Last week was another with less than ideal weather conditions for fieldwork. The average temperature for the week was 54.3 degrees Fahrenheit, 5.3 degrees above normal for the state. The amount of rainfall varied from 0.29 inches to 2.25 inches over the week. The statewide average precipitation was 1.50 inches.
Some planting activity has taken place around the state. The USDA weekly update reported that corn planted was in line with the five-year average of 1%, with reports of the first fields being planted in the central and southern parts of the state. For the most part, however, the rain and cold have kept activity at a standstill. Ben Jacob, agronomist with Pioneer in West Central Indiana, said some progress was made last week, “In some areas, we got a lot of anhydrous put down and some burndown activity took place; but, by Thursday, the rain had shut most everything down.”

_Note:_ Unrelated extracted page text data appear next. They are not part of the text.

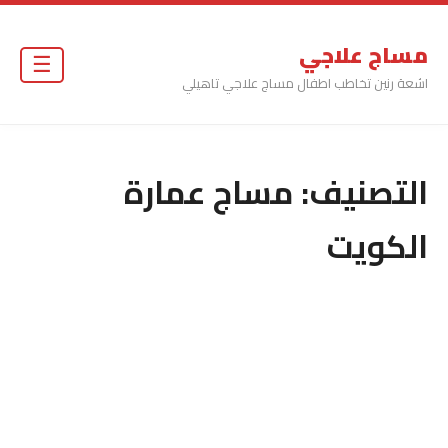
مساج علاجي
☰
اشعة رنين تخاطب اطفال مساج علاجي تاهيلي
التصنيف:
مساج عمارة
الكويت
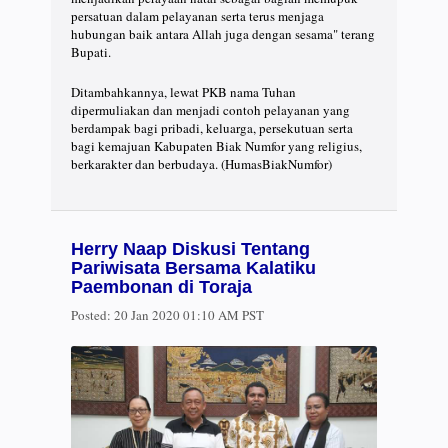
persatuan dalam pelayanan serta terus menjaga
hubungan baik antara Allah juga dengan sesama" terang
Bupati.
Ditambahkannya, lewat PKB nama Tuhan
dipermuliakan dan menjadi contoh pelayanan yang
berdampak bagi pribadi, keluarga, persekutuan serta
bagi kemajuan Kabupaten Biak Numfor yang religius,
berkarakter dan berbudaya. (HumasBiakNumfor)
Herry Naap Diskusi Tentang
Pariwisata Bersama Kalatiku
Paembonan di Toraja
Posted:
20 Jan 2020 01:10 AM PST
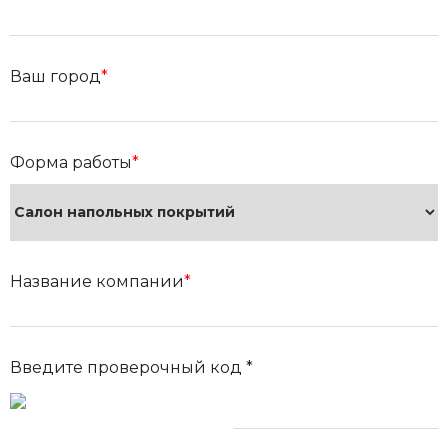
Ваш город
*
Форма работы
*
Название компании
*
Введите проверочный код *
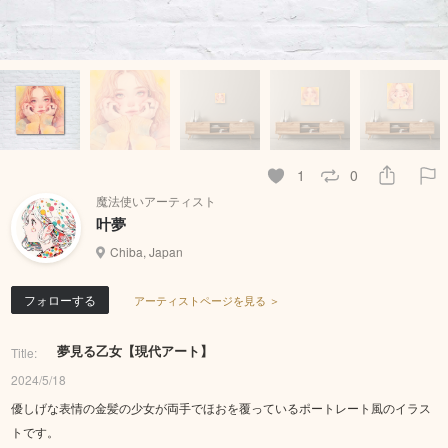
1
0
魔法使いアーティスト
叶夢
Chiba, Japan
フォローする
アーティストページを見る ＞
夢見る乙女【現代アート】
Title:
2024/5/18
優しげな表情の金髪の少女が両手でほおを覆っているポートレート風のイラス
トです。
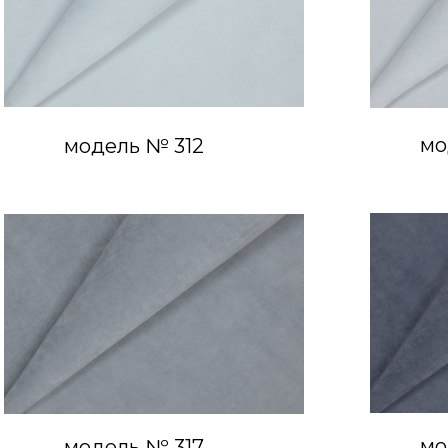
мо
модель № 312
мо
модель № 317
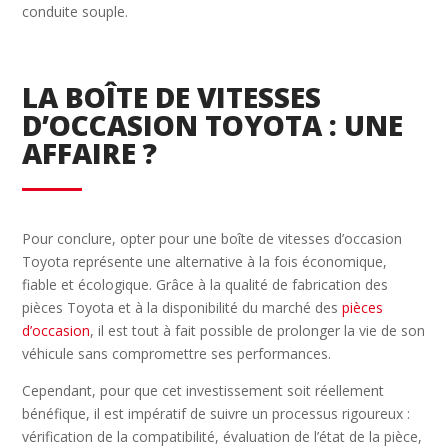
conduite souple.
LA BOÎTE DE VITESSES
D’OCCASION TOYOTA : UNE
AFFAIRE ?
Pour conclure, opter pour une boîte de vitesses d’occasion
Toyota représente une alternative à la fois économique,
fiable et écologique. Grâce à la qualité de fabrication des
pièces Toyota et à la disponibilité du marché des
pièces
d’occasion
, il est tout à fait possible de prolonger la vie de son
véhicule sans compromettre ses performances.
Cependant, pour que cet investissement soit réellement
bénéfique, il est impératif de suivre un processus rigoureux :
vérification de la compatibilité, évaluation de l’état de la pièce,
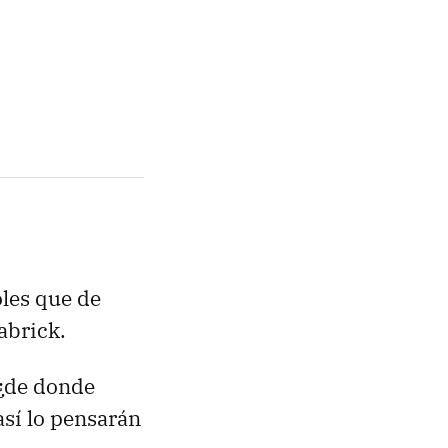
les que de
abrick.
 ¿de donde
así lo pensarán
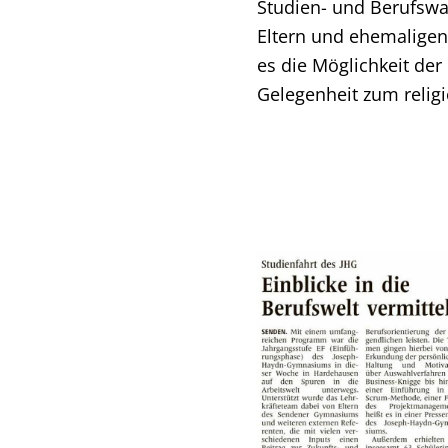
Studien- und Berufswa
Eltern und ehemaligen
es die Möglichkeit der
Gelegenheit zum religi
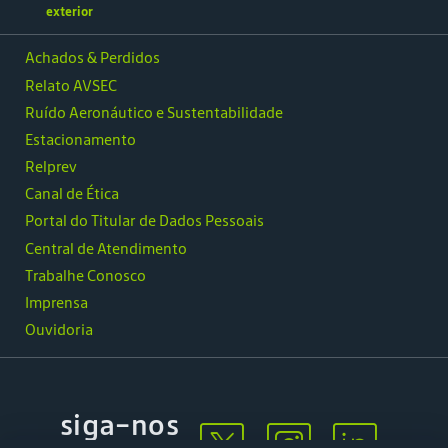
exterior
Achados & Perdidos
Relato AVSEC
Ruído Aeronáutico e Sustentabilidade
Estacionamento
Relprev
Canal de Ética
Portal do Titular de Dados Pessoais
Central de Atendimento
Trabalhe Conosco
Imprensa
Ouvidoria
siga-nos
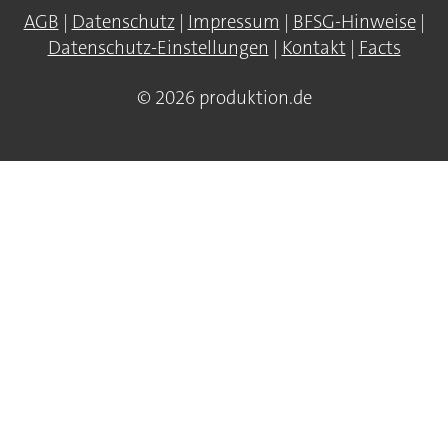
AGB
|
Datenschutz
|
Impressum
|
BFSG-Hinweise
|
Datenschutz-Einstellungen
|
Kontakt
|
Facts
© 2026 produktion.de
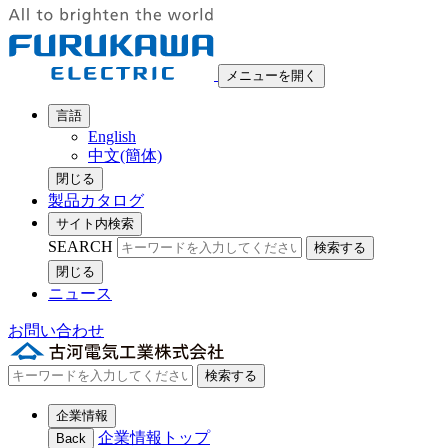
メニューを開く
言語
English
中文(簡体)
閉じる
製品カタログ
サイト内検索
SEARCH
検索する
閉じる
ニュース
お問い合わせ
検索する
企業情報
企業情報トップ
Back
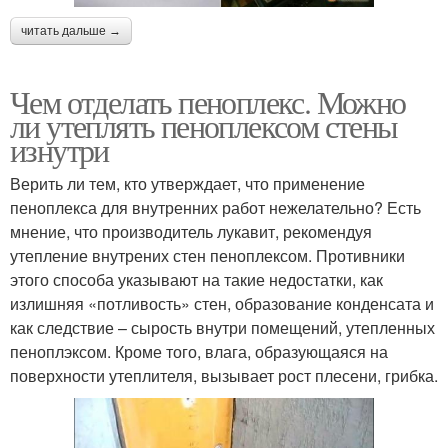
читать дальше →
Чем отделать пеноплекс. Можно
ли утеплять пеноплексом стены
изнутри
Верить ли тем, кто утверждает, что применение
пеноплекса для внутренних работ нежелательно? Есть
мнение, что производитель лукавит, рекомендуя
утепление внутрених стен пеноплексом. Противники
этого способа указывают на такие недостатки, как
излишняя «потливость» стен, образование конденсата и
как следствие – сырость внутри помещений, утепленных
пеноплэксом. Кроме того, влага, образующаяся на
поверхности утеплителя, вызывает рост плесени, грибка.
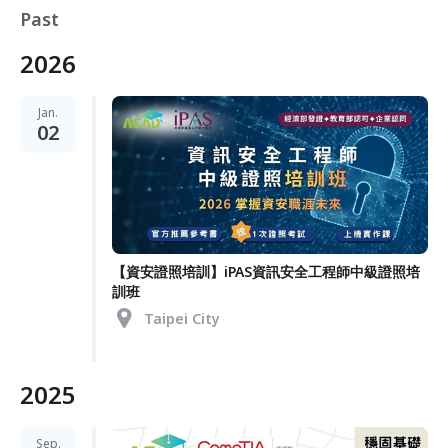
Past
2026
Jan.
02
【資安證照培訓】iPAS資訊安全工程師中級證照培
訓班
Taipei City
2025
Sep.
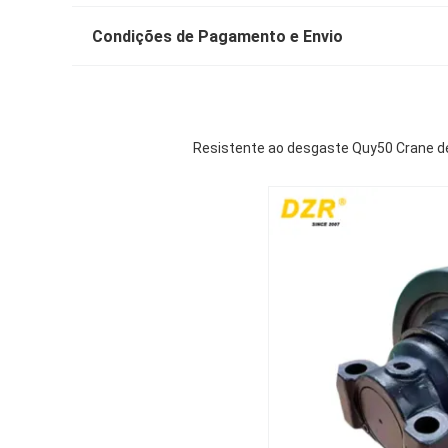
Condições de Pagamento e Envio
Resistente ao desgaste Quy50 Crane de 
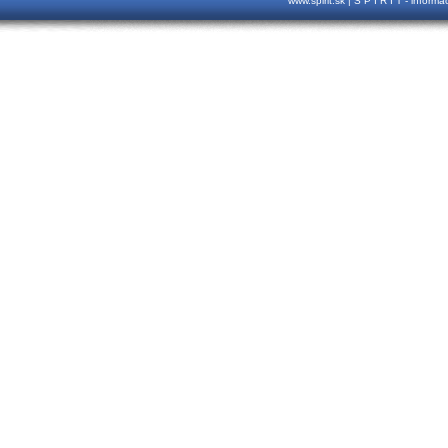
www.spirit.sk | S P I R I T - inform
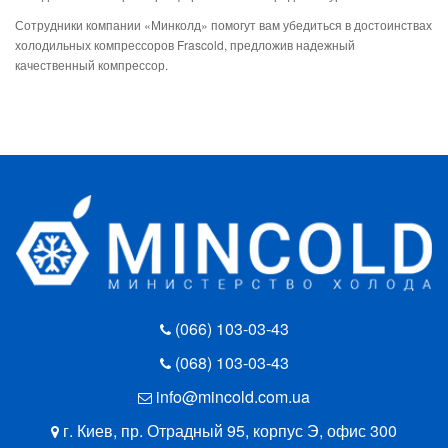
Сотрудники компании «Минколд» помогут вам убедиться в достоинствах
холодильных компрессоров Frascold, предложив надежный
качественный компрессор.
(066) 103-03-43
(068) 103-03-43
info@mincold.com.ua
г. Киев, пр. Отрадный 95, корпус Э, офис 300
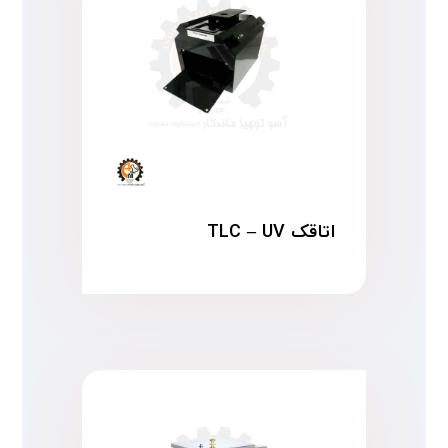
اتاقک TLC – UV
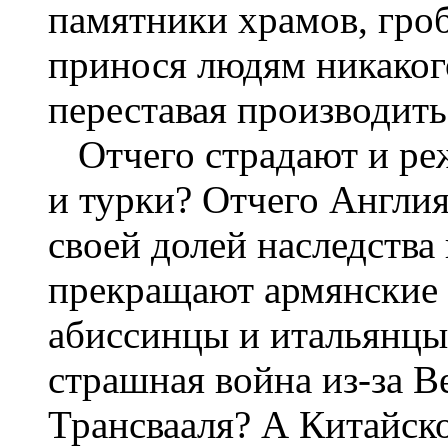
памятники храмов, гроб
принося людям никакого
переставая производить
Отчего страдают и реж
и турки? Отчего Англия
своей долей наследства
прекращают армянские
абиссинцы и итальянцы
страшная война из-за Ве
Трансвааля? А Китайско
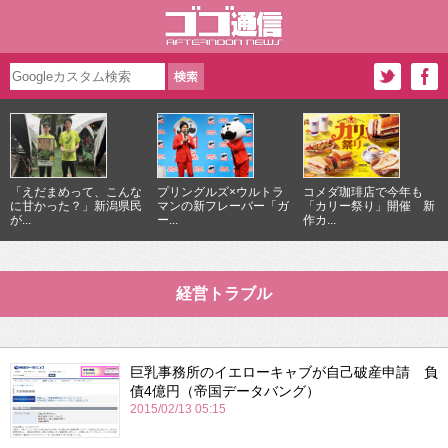
「えだまめって、こんな
プリングルズ×ウルトラ
コメダ珈琲店で今年も
に甘かった？」新潟県民
マンの新フレーバー「ガ
「カリー祭り」開催 新
が...
ー...
作カ...
経営トラブル
巨乳事務所のイエローキャブが自己破産申請 負
債4億円（帝国データバング）
2015/02/13 05:15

Jacob said soil temperatures remain far below optimal levels, “At the beginning of the week, the soil temps were averaging about 42 degrees, so some of the soybeans that got planted along the I-70 corridor got rather cold.” He added that, if they had proper seed treatments, they should not have been damaged.
He recommended growers prioritize field preparation ahead of about anything else, “There are some fields that have very deep ruts, and the first priority should be to get them filled in and leveled out.” He estimated it will be another two weeks before planting will ramp up in earnest.
Winter wheat continued to green up throughout the State, with the 22 percent jointing.